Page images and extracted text
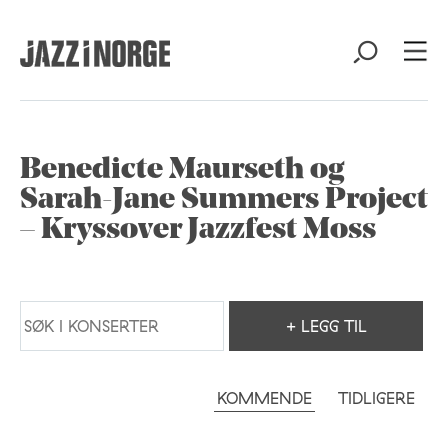
Benedicte Maurseth og
Sarah-Jane Summers Project
– Kryssover Jazzfest Moss
+ LEGG TIL
KOMMENDE
TIDLIGERE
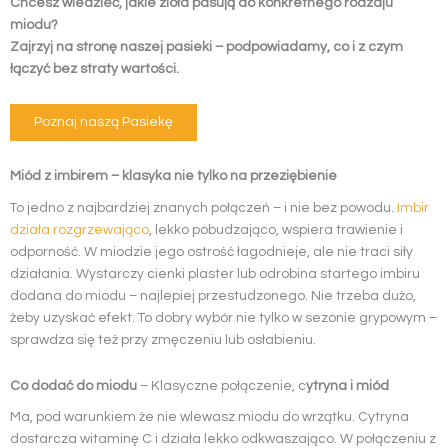
Chcesz wiedzieć, jakie zioła pasują do konkretnego rodzaju
miodu?
Zajrzyj na stronę naszej pasieki – podpowiadamy, co i z czym
łączyć bez straty wartości.
Poznaj naszą Pasiekę
Miód z imbirem – klasyka nie tylko na przeziębienie
To jedno z najbardziej znanych połączeń – i nie bez powodu.
Imbir
działa rozgrzewająco
, lekko pobudzająco, wspiera trawienie i
odporność. W miodzie jego ostrość łagodnieje, ale nie traci siły
działania. Wystarczy cienki plaster lub odrobina startego imbiru
dodana do miodu – najlepiej przestudzonego. Nie trzeba dużo,
żeby uzyskać efekt. To dobry wybór nie tylko w sezonie grypowym –
sprawdza się też przy zmęczeniu lub osłabieniu.
Co dodać do miodu
– Klasyczne połączenie, c
ytryna i miód
Ma, pod warunkiem że nie wlewasz miodu do wrzątku. Cytryna
dostarcza witaminę C i działa lekko odkwaszająco. W połączeniu z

WHAT YOU NEED TO DO:
Each line above should be returned exactly as it stands, minus any pictures.

WRITTEN SOLUTION:
Benedicte Maurseth og
Sarah-Jane Summers Project
– Kryssover Jazzfest Moss
+ LEGG TIL
KOMMENDE
TIDLIGERE
Chcesz wiedzieć, jakie zioła pasują do konkretnego rodzaju
miodu?
Zajrzyj na stronę naszej pasieki – podpowiadamy, co i z czym
łączyć bez straty wartości.
Poznaj naszą Pasiekę
Miód z imbirem – klasyka nie tylko na przeziębienie
To jedno z najbardziej znanych połączeń – i nie bez powodu.
Imbir
działa rozgrzewająco
, lekko pobudzająco, wspiera trawienie i
odporność. W miodzie jego ostrość łagodnieje, ale nie traci siły
działania. Wystarczy cienki plaster lub odrobina startego imbiru
dodana do miodu – najlepiej przestudzonego. Nie trzeba dużo,
żeby uzyskać efekt. To dobry wybór nie tylko w sezonie grypowym –
sprawdza się też przy zmęczeniu lub osłabieniu.
Co dodać do miodu
– Klasyczne połączenie, c
ytryna i miód
Ma, pod warunkiem że nie wlewasz miodu do wrzątku. Cytryna
dostarcza witaminę C i działa lekko odkwaszająco. W połączeniu z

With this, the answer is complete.